▶ **MATERIAL PROVIDED**:
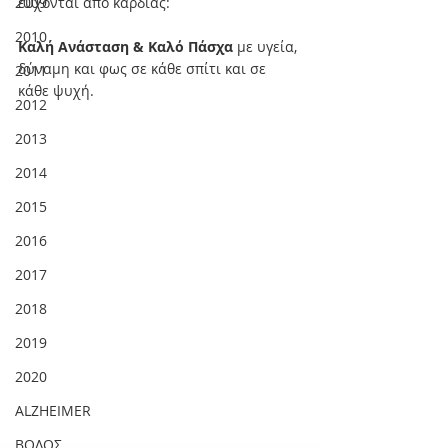
2009
εύχονται από καρδιάς:
2010
Καλή Ανάσταση & Καλό Πάσχα 
με υγεία, 
δύναμη και φως σε κάθε σπίτι και σε 
2011
κάθε ψυχή.
2012
2013
2014
2015
2016
2017
2018
2019
2020
ALZHEIMER
ΒΟΛΟΣ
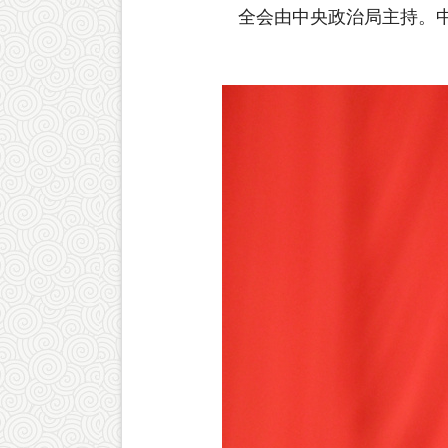
全会由中央政治局主持。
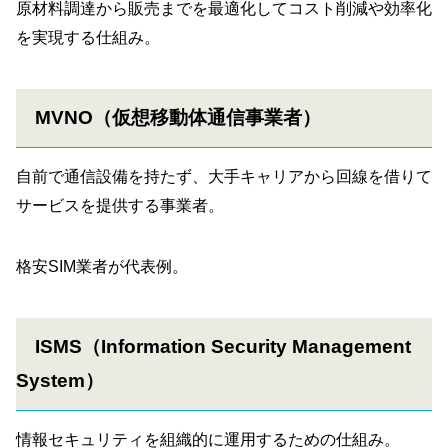
原材料調達から販売までを最適化してコスト削減や効率化
を実現する仕組み。
MVNO（仮想移動体通信事業者）
自前で通信設備を持たず、大手キャリアから回線を借りて
サービスを提供する事業者。
格安SIM業者が代表例。
ISMS（Information Security Management
System）
情報セキュリティを組織的に運用するための仕組み。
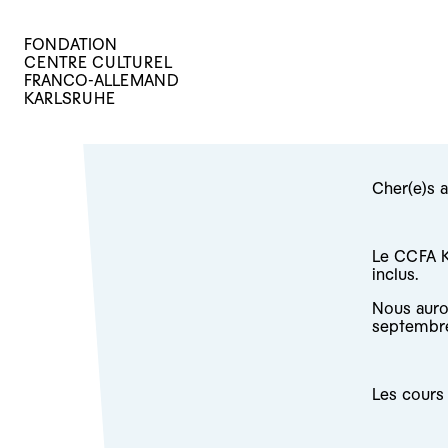
FONDATION
CENTRE CULTUREL
FRANCO-ALLEMAND
KARLSRUHE
Cher(e)s 
Le CCFA K
inclus.
Nous auron
septembre
Les cours 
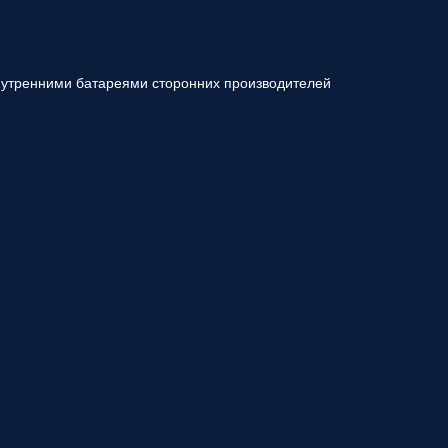
внутренними батареями сторонних производителей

▶ **PROBLEM REQUIREMENTS**:
From the records above, copy each line that contains the word "κάθε".

▶ **SOLUTION**:
δύναμη και φως σε κάθε σπίτι και σε 
κάθε ψυχή.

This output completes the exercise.